Mein Panzer ist brüchig in solchen Momenten, ich bin weicher dann. Als ich dir näher kam, spürte ich mit jedem Schritt die Zärtlichkeit wachsen. Ich wusste: Die Nacht wird kommen und keine Lügen zulassen.
Später saßen wir am Tisch, aßen, tranken wie gewohnt ein wenig Wein. Das Licht
der Kerzen umarmte unsere Haut, und es erfüllte mich mit Wärme.
„Kann man lernen, in den Schatten das Licht zu sehen?“, fragtest du plötzlich.

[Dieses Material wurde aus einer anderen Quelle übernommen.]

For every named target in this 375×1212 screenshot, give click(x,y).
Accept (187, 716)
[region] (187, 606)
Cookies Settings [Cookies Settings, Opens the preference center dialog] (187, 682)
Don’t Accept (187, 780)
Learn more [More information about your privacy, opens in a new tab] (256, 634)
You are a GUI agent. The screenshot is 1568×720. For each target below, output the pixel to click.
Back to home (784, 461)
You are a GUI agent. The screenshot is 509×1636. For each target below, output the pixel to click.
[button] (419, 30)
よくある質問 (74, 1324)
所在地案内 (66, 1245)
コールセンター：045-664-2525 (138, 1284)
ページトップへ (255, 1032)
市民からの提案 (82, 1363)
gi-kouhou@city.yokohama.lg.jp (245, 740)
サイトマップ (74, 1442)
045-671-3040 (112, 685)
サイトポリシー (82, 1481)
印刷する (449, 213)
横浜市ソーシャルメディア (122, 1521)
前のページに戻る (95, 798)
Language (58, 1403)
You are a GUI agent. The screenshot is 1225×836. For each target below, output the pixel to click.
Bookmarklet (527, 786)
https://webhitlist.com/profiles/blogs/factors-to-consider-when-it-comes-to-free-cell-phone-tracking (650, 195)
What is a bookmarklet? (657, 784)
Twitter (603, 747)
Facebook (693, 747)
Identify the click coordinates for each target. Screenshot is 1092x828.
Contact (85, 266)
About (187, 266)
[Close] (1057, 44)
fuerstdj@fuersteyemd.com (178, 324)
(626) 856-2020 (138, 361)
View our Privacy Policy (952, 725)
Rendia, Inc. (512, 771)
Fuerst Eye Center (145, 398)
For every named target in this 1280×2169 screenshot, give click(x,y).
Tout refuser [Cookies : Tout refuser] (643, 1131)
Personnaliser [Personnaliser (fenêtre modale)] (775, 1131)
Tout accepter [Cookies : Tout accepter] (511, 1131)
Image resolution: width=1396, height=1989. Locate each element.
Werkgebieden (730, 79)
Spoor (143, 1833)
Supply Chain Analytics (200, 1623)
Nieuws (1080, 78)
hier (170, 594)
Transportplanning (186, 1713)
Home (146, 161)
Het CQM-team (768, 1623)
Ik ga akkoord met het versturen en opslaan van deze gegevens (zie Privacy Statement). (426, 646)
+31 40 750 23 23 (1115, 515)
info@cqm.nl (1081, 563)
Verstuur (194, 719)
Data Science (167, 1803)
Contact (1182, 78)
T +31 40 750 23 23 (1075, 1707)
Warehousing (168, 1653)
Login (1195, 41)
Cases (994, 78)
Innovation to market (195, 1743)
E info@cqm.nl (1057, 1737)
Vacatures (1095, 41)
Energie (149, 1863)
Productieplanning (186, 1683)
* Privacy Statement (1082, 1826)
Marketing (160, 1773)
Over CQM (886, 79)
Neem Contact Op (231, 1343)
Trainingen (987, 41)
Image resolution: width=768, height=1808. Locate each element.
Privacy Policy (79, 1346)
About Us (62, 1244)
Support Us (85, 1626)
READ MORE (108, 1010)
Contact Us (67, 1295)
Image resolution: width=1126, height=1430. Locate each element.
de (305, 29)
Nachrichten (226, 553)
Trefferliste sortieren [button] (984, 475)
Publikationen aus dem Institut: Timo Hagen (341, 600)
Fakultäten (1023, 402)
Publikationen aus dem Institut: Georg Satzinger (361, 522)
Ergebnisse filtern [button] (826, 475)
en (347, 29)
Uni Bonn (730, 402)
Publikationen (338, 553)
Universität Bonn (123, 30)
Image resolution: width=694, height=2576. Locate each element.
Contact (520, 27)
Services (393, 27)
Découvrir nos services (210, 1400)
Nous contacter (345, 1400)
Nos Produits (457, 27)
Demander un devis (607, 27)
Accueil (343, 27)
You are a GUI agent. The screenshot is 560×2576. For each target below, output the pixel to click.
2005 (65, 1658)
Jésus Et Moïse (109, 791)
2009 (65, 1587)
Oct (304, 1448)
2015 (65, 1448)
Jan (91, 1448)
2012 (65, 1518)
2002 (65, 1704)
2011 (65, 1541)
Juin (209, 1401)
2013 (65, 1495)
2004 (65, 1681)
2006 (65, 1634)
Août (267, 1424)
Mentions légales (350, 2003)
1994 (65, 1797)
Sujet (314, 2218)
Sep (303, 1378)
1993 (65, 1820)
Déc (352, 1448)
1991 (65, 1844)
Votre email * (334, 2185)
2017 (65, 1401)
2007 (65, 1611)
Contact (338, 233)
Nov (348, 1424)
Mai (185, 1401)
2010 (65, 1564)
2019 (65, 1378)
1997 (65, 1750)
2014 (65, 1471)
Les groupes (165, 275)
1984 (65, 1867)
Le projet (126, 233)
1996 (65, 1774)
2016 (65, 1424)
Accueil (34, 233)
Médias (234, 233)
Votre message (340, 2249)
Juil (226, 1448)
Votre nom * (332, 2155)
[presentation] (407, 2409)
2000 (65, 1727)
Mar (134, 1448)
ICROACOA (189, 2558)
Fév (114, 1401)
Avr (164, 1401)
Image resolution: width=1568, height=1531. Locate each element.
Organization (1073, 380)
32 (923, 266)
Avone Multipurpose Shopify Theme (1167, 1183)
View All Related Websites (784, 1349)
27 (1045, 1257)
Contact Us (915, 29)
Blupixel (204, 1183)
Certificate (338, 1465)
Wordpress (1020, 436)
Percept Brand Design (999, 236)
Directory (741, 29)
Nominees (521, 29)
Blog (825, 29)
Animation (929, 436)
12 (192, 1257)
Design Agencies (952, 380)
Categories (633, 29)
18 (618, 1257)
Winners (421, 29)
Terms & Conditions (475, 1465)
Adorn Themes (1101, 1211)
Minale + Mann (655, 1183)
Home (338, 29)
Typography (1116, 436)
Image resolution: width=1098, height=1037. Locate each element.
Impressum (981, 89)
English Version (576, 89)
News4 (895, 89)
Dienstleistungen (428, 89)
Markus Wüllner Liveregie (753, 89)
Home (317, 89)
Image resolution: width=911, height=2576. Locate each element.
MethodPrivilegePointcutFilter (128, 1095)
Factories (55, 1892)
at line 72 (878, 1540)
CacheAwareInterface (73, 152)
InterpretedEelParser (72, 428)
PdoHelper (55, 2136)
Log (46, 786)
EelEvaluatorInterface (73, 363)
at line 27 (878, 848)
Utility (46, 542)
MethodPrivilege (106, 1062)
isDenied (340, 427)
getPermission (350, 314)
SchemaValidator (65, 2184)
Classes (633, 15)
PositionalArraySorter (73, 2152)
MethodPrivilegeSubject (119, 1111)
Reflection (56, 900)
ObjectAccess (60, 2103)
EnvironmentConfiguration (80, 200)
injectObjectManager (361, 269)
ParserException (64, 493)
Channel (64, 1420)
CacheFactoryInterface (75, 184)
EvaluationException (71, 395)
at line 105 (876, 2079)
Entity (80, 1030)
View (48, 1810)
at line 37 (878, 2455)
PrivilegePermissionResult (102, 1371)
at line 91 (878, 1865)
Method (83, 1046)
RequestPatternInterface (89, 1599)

Worte, die ich nicht bereit war anzunehmen in diesem Moment. Ebenso wenig wie meine Worte „Ich ertrage es nicht, wenn du gehst“, die ich nicht einmal in meinen Gedanken haben wollte und sie bis zum Abgrund trug und ungesagt hineinwarf.
Und so blieb ich stumm, sah meine Worte nur in deinen Augen.
Die Nacht war endlos, ohne Schlaf, und unser Schweigen wenigstens ehrlich.
Die nächsten Tage waren erfüllt von Urlaubsroutine. Ich fand dich oft im
Sand liegend, ausgebreitete Arme und in deinen Augen spiegelte sich der Himmel. Ich konnte dir nicht folgen, zum ersten Mal in all den Jahren.
Wir wussten es beide, damals an jenem Abend.
Ich spüre noch deine Hand an meiner Wange, und deine Worte klingen in mir nach:
„Das Leben ist eine bittersüße Sinfonie, die du aber noch für dich komponieren musst.“
Ich musste dich gehen lassen. Werde leben, dieses bittersüße Leben mit all seinen Facetten. Du wirst nicht verblassen, aber ich spüre, dass der stechende Dorn seine Macht verliert und
die Erinnerung an dich mir nicht nur in meinen Träumen ein Lächeln in die Augen zaubert.
DU …
Du ...
"Du darfst weinen, wie bei jedem Abschied.
Diesmal werden deine Tränen ein Fluss sein, der mich sacht hinüberträgt."